Breakups are never fun, and the rise of social media in recent years has only complicated matters. But did you know that breaking up might cause you to lose Twitter followers? According to a new study conducted by researchers from Aalto University, Qatar Computing Research Institute, and the University of Michigan, it’s true: Not only can we predict breakups based on social media, but moreover, breakups can predict a loss of followers on social media.
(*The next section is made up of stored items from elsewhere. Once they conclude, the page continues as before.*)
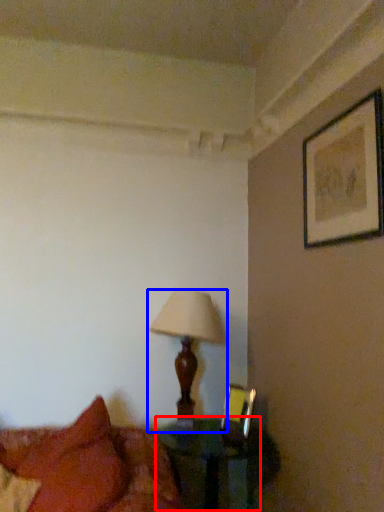 Question: Which of the following is the farthest to the observer, table (highlighted by a red box) or lamp (highlighted by a blue box)?

Choices:
 (A) table
 (B) lamp

Answer: (B) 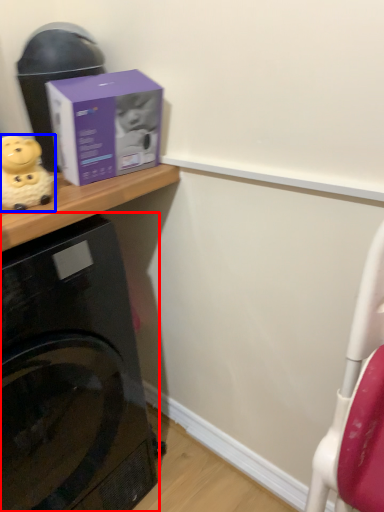 Question: Which point is further to the camera, home appliance (highlighted by a red box) or toy (highlighted by a blue box)?

Choices:
 (A) home appliance
 (B) toy

Answer: (B) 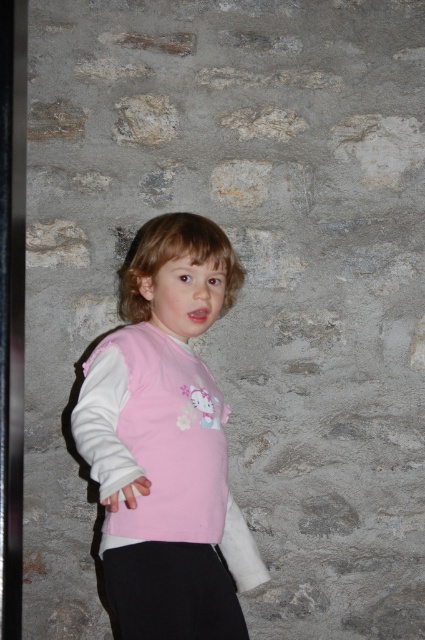 In the scene shown: Between pink fabric shirt at center and black cotton pants at lower center, which one is positioned higher?

pink fabric shirt at center

Can you confirm if pink fabric shirt at center is thinner than black cotton pants at lower center?

Incorrect, pink fabric shirt at center's width is not less than black cotton pants at lower center's.

Is point (95, 438) farther from viewer compared to point (136, 624)?

No, it is in front of (136, 624).

At what (x,y) coordinates should I click in order to perform the action: click on pink fabric shirt at center. Please return your answer as a coordinate pair (x, y). Looking at the image, I should click on (164, 436). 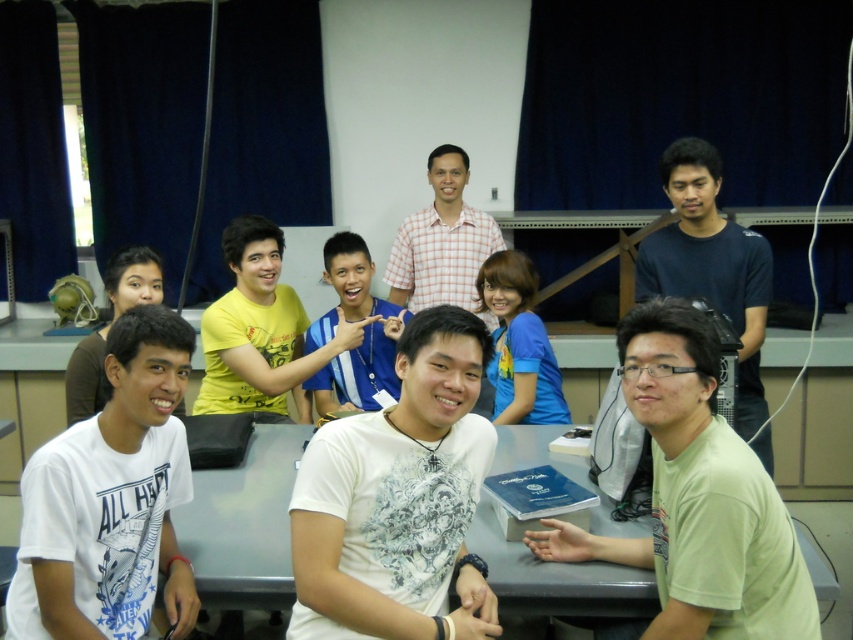 You are a photographer taking a group photo of the scene. You notice two people in the front row wearing a white matte shirt at center and a yellow matte shirt at center. To ensure both are visible in the photo, which person should you position closer to the camera?

The white matte shirt at center is shorter than the yellow matte shirt at center, so positioning the white matte shirt at center closer to the camera will ensure both are visible.

You are organizing a small workshop and need to seat all attendees comfortably. The gray plastic table at center is the only table available. Considering the size of the matte black shirt at left, will the table be long enough to accommodate everyone?

The gray plastic table at center is wider than the matte black shirt at left, but since the description only provides a comparison between their sizes and not the actual dimensions required for seating, it is unclear if the table will be long enough to accommodate everyone.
I’m pretty sure there’s an Inception joke in there somewhere — anyone care to find it?

The initial sample for the paper consisted of some 80,000 users identified as couples based on “profile references such as @user1 writing, ‘@user2 is the best boyfriend ever!!’” The researchers then tracked these users from November 2013 to April 2014. After eliminating from this data set those from non-English-speaking countries, they used online crowdsourcing platform Crowdflower to “clean” the data—specifically, three actual humans evaluated whether they thought specific pairs of users were in a relationship in both November 2013 and April 2014. Married couples were removed from the resulting data set, narrowing it further, until finally the researchers arrived at a group 661 pairs they determined had been in a relationship in November, but had broken up by April. For reference, they also sampled a set of 661 pairs who had been in a relationship in November and were still together in April.
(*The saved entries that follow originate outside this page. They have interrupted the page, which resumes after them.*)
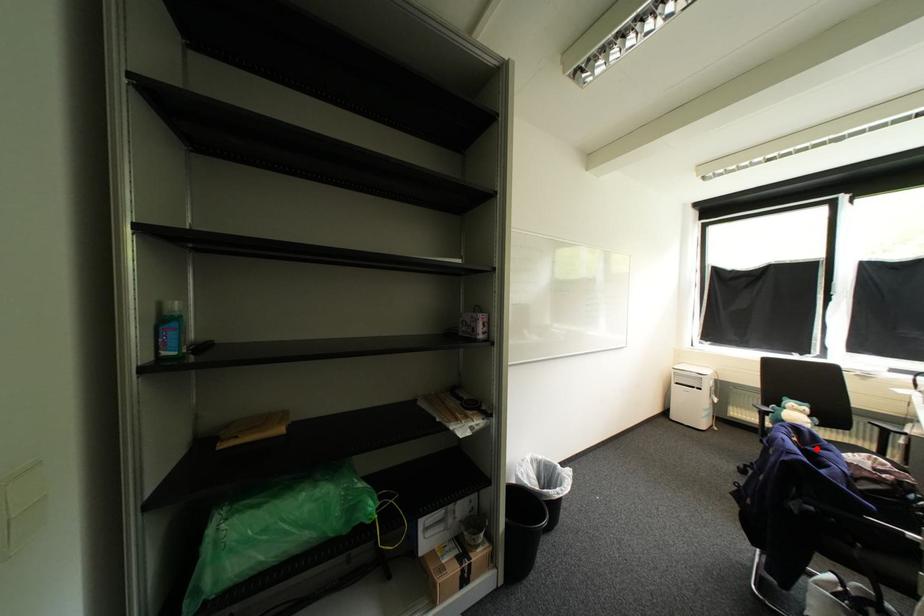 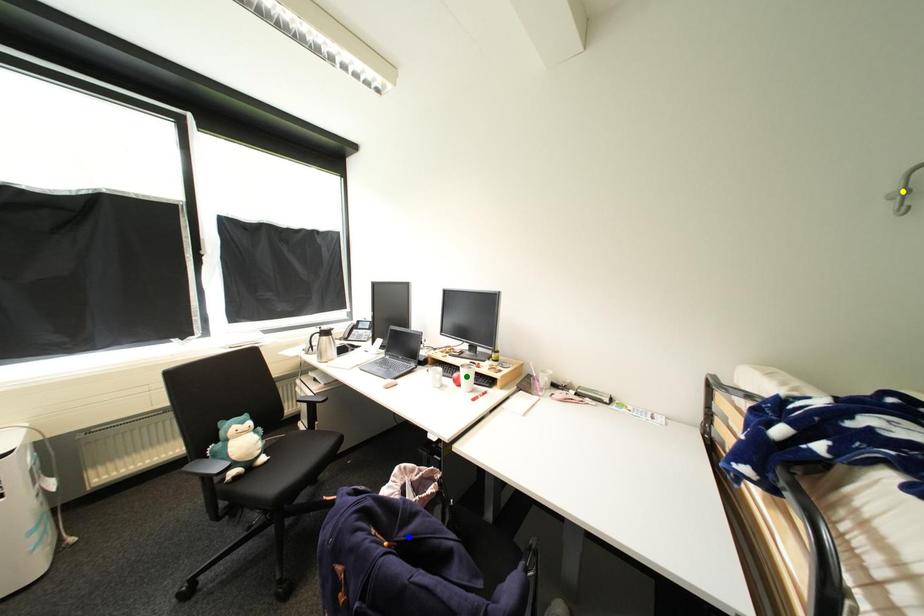 Question: I am providing you with two images of the same scene from different viewpoints. A red point is marked on the first image. You are given multiple points on the second image. Which mark in image 2 goes with the point in image 1?

Choices:
 (A) yellow point
 (B) green point
 (C) blue point

Answer: (C) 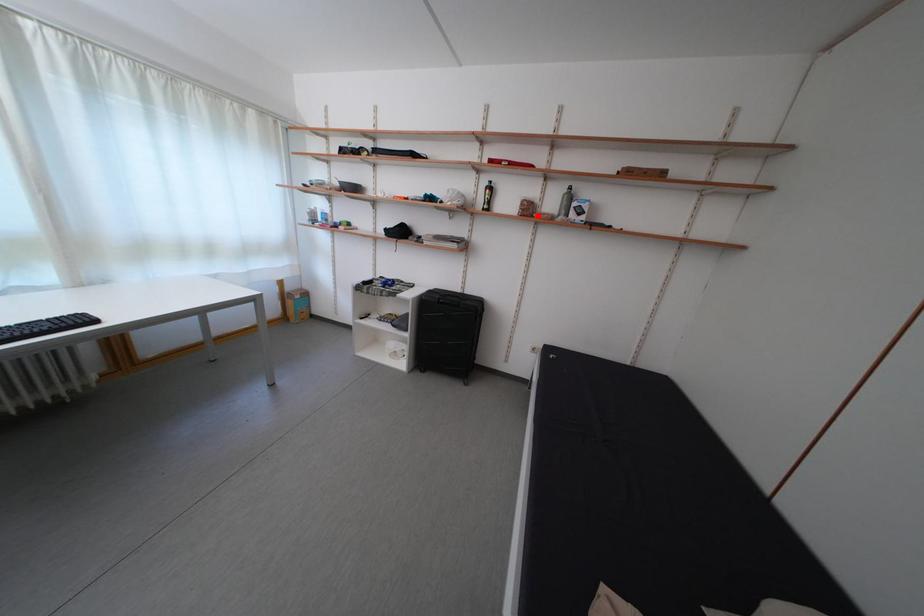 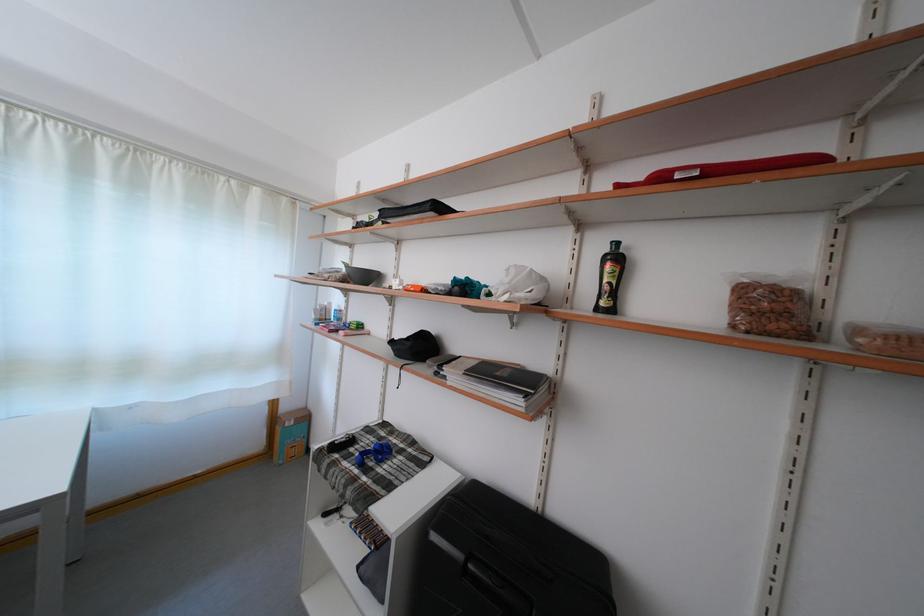 In the second image, find the point that corresponds to the highlighted location in the first image.

(782, 321) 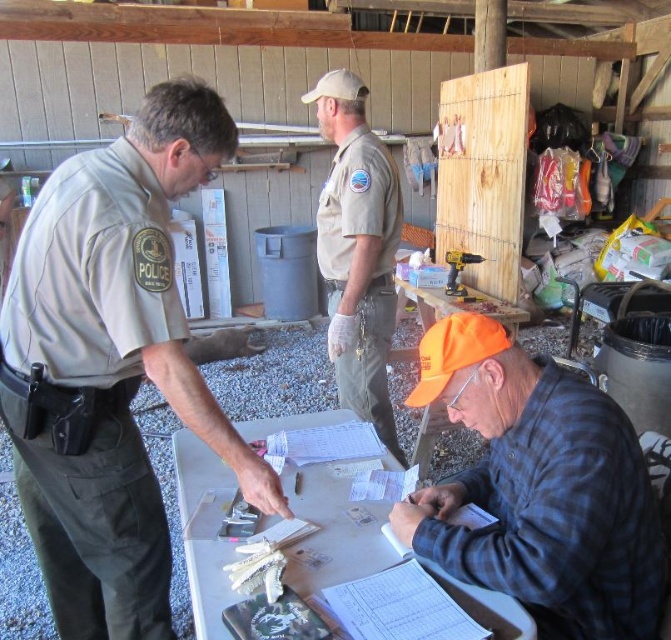 Which is below, white paper at center or black plastic drill at center?

Positioned lower is white paper at center.

Does white paper at center lie behind black plastic drill at center?

No, it is in front of black plastic drill at center.

Is point (340, 552) closer to viewer compared to point (454, 291)?

That is True.

Locate an element on the screen. white paper at center is located at coordinates (333, 529).

Consider the image. Which of these two, tan uniform at center or black plastic drill at center, stands shorter?

With less height is black plastic drill at center.

Is tan uniform at center positioned behind black plastic drill at center?

No, tan uniform at center is in front of black plastic drill at center.

The height and width of the screenshot is (640, 671). Describe the element at coordinates (358, 250) in the screenshot. I see `tan uniform at center` at that location.

The image size is (671, 640). Identify the location of tan uniform at center. (x=358, y=250).

Does tan uniform at left have a lesser height compared to tan uniform at center?

Correct, tan uniform at left is not as tall as tan uniform at center.

Is tan uniform at left to the left of tan uniform at center from the viewer's perspective?

Yes, tan uniform at left is to the left of tan uniform at center.

Is point (160, 148) closer to viewer compared to point (338, 118)?

Yes, point (160, 148) is in front of point (338, 118).

Find the location of a particular element. Image resolution: width=671 pixels, height=640 pixels. tan uniform at left is located at coordinates (111, 365). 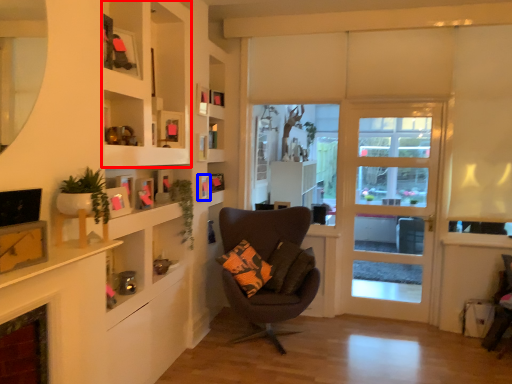 Question: Which of the following is the closest to the observer, cabinet (highlighted by a red box) or picture frame (highlighted by a blue box)?

Choices:
 (A) cabinet
 (B) picture frame

Answer: (A) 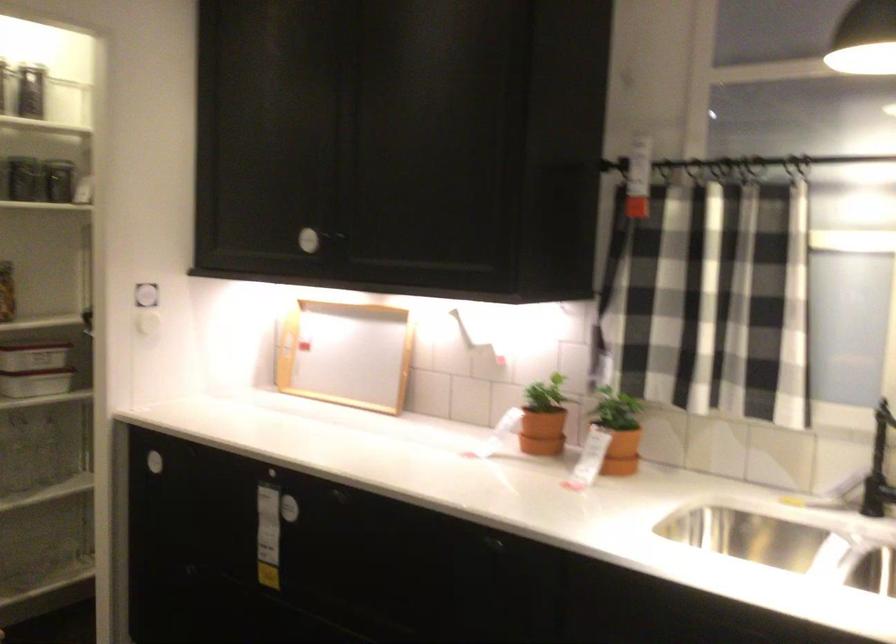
As is to be expected, communication between the couples who broke up changed as they neared the relationship’s dissolution; for example, the number of messages sent between partners decreased, while messages to other users increased. Furthermore, there usage of “depressed” terms increased in couples who had broken up versus those who had not. There was also a somewhat unexpected change, though: Both people on either end of a breakup tended to lose 15 to 20 Twitter followers in the aftermath. Why is that? The researchers speculate briefly that it might be the result of formerly mutual friends taking sides, but they don’t go into more detail about it. As the Daily Dot notes, it’s also possible that the uptick in “depressed” tweets might drive away some followers (because no one wants a Debbie Downer clouding up their newsfeed).
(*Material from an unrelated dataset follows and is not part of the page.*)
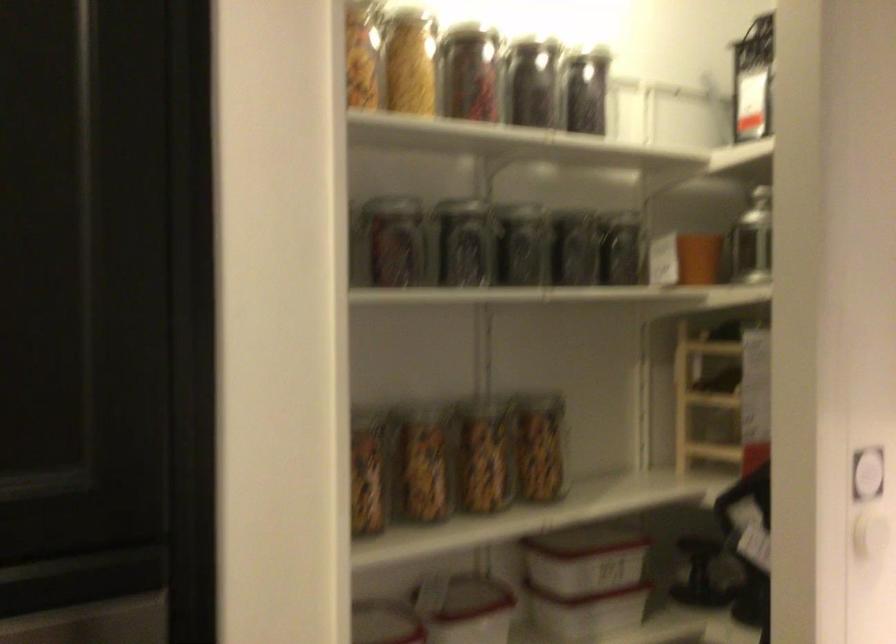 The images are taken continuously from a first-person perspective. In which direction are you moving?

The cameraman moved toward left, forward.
Interestingly, breakups on Twitter can also be predicted, although not in quite the same way as it can be on Facebook. We know from previous research that adding a whole bunch of new Facebook friends is indicative of an imminent breakup — but on Twitter, it’s evinced by “stonewalling,” or someone not replying to their significant other’s tweets while continuing to reply to those from other people. The researchers observed this phenomenon in nearly 40 percent of the couples who broke up, and only in 10 percent of the couples who stayed together. Perhaps somewhat predictably, though, 44 percent of couples still follow each other two weeks following a breakup. Guys? We really need to stop keeping tabs on our exes. Nine times out of ten, it’s just going to end in tears.

Of course, there are some flaws to the study; public data from Twitter isn’t always reliable, and one person proclaiming another to be the best boyfriend ever doesn’t necessarily mean that the two users in question are actually an item. Also, it's worth noting that the only users tracked were heterosexual, unmarried couples. For what it’s worth, the researchers acknowledged both the pros and cons of collecting their data the way they did, noting in particular “limited power to determine causal links” and “privacy concerns.” Concerning the privacy in particular — is this study yet another example of us becoming subjects in an experiment without consenting to it beforehand? Maybe. At least this time no one was screwing with what we actually see on our feeds, right?